Now in the case of TEC this is all part of the larger slide into total heresy. In the case of the RCC it seems to be lets keep this belief, even though it is an error and let's not talk about it much, so people will ignore it. I am not sure which is worse.

If it is a truly held belief that is never talked about or taught then does it not put the ultimate salvation at risk of those that are not taught it? If it is not a truly held belief but it is still taught is not the same true?
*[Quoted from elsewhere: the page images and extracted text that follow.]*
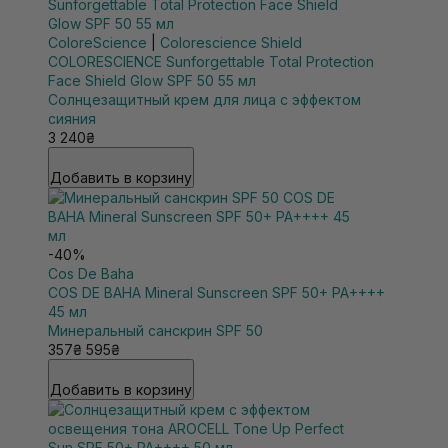
ColoreScience
|
Colorescience Shield
COLORESCIENCE Sunforgettable Total Protection
Face Shield Glow SPF 50 55 мл
Солнцезащитный крем для лица с эффектом
сияния
3 240₴
Добавить в корзину
-40%
Cos De Baha
COS DE BAHA Mineral Sunscreen SPF 50+ PA++++
45 мл
Минеральный санскрин SPF 50
357₴
595₴
Добавить в корзину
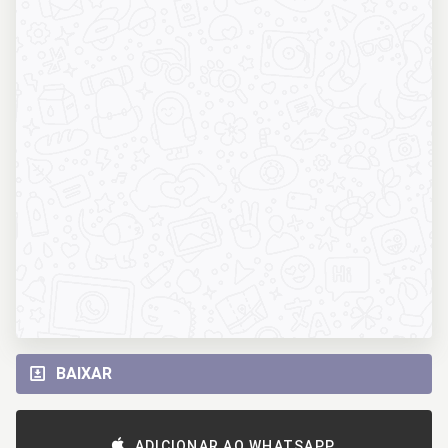
BAIXAR
ADICIONAR AO WHATSAPP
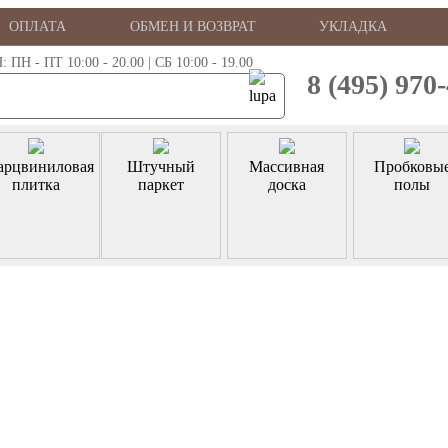
ОПЛАТА
ОБМЕН И ВОЗВРАТ
УКЛАДКА
 - ПТ 10:00 - 20.00 | СБ 10:00 - 19.00
8 (495) 970
арцвиниловая
Штучный
Массивная
Пробковы
плитка
паркет
доска
полы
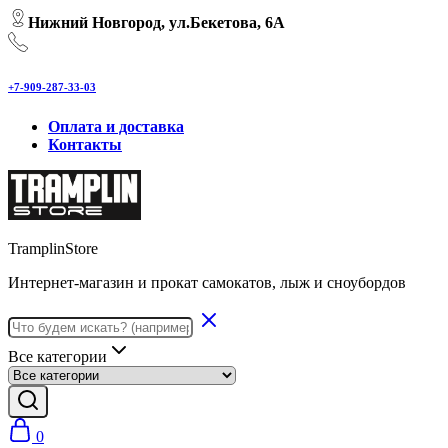
Нижний Новгород, ул.Бекетова, 6А
+7-909-287-33-03
Оплата и доставка
Контакты
TramplinStore
Интернет-магазин и прокат самокатов, лыж и сноубордов
Все категории
0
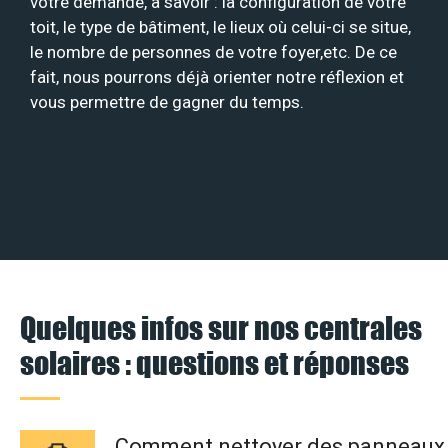
votre demande, à savoir : la configuration de votre
toit, le type de bâtiment, le lieux où celui-ci se situe,
le nombre de personnes de votre foyer,etc. De ce
fait, nous pourrons déjà orienter notre réflexion et
vous permettre de gagner du temps.
Quelques infos sur nos centrales
solaires : questions et réponses
Comment nettoyer des panneaux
All this dancing around about non punitive punishment is more smoke and mirrors. Maybe the RCC has realized they are wrong on this one and is quietly letting this belief fade away with older generations. This way they never have to admit to being wrong.

Fr. Wells said...

Semi-Hookerian: Please remember what the 95 Theses were: Not so much a statement of Luther's position as a list of proposition for debate. He was not above irony or even heavy sarcasm. To detect Luther's position at this stage, consult the Tracts which he published in 1520. Had Luther ever wrote a word in favor of Indulgences, his Roman critics would have found it long ago.
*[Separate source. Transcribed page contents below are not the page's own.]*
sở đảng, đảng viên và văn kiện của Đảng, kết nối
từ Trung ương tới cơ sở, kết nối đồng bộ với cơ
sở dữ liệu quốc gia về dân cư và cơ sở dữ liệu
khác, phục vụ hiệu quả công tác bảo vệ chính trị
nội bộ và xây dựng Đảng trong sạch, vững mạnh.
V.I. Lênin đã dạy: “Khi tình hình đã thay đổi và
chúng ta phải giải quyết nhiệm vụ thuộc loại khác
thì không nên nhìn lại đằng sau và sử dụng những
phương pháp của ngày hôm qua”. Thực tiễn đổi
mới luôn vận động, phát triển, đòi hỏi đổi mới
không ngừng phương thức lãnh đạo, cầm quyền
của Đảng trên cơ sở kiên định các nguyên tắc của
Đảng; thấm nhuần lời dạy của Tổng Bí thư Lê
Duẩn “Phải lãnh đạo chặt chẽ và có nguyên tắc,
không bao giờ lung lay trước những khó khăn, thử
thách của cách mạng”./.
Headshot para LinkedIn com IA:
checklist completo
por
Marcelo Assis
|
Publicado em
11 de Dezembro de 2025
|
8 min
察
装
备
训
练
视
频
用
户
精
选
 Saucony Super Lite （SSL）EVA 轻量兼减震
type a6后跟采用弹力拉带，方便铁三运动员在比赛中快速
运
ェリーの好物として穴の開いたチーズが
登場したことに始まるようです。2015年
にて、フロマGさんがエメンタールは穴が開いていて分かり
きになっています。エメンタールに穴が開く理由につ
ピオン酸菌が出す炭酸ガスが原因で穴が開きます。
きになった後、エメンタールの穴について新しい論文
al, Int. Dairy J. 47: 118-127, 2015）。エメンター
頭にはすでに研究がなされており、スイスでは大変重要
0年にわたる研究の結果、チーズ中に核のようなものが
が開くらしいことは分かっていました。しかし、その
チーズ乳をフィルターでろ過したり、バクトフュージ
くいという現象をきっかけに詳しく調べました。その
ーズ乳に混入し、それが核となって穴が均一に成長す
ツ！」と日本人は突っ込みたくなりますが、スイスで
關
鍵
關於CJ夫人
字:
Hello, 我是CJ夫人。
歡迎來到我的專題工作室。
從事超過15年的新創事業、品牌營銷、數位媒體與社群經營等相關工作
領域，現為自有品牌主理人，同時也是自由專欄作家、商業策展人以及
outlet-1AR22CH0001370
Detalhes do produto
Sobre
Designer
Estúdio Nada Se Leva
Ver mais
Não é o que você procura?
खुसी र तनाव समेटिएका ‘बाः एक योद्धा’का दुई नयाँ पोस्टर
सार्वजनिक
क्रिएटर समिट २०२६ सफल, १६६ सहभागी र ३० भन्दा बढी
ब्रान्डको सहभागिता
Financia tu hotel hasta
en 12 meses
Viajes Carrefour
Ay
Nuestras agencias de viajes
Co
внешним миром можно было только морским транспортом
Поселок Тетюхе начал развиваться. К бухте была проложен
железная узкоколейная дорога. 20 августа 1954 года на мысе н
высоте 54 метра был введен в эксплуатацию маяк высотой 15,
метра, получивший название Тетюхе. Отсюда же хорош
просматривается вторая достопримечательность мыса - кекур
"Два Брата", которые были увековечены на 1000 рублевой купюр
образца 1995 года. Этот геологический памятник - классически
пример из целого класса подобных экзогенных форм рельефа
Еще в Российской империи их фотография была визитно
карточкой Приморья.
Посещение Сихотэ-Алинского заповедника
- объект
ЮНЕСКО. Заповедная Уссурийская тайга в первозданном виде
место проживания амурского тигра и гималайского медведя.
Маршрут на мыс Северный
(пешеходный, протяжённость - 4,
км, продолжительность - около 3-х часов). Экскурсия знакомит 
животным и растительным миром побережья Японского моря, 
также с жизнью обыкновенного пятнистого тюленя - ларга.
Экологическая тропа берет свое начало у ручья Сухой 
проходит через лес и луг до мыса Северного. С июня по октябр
Fr Hart: Dispensations and Indulgences? Yes and No. Dispensations pertain to church law, canons and rubrics, which have a human source. Indulgences pertain to moral law, which is Divine in its origin. Indulgences are predicated on the antiChristian notion of a treasury of merit. Dispensations are predicated only on ecclesiastical authority. One would need a dispensation in order to get married during Lent, but would need an Indulgence if guilty of committing adultery and forgetting to confess it.
You may have a point, however, in that perhaps the fairly benign notion of a dispensation was misapplied to the moral law and to the afterlife.

Sean W. Reed said...

J.M.J.

Rev. Mr. Wells wrote:

"... One would need a dispensation in order to get married during Lent, but would need an Indulgence if guilty of committing adultery and forgetting to confess it..."

An indulgence would be of no benefit with regard to the temporal punishment due to the sin in question, as long as the guilt due to the sin remains.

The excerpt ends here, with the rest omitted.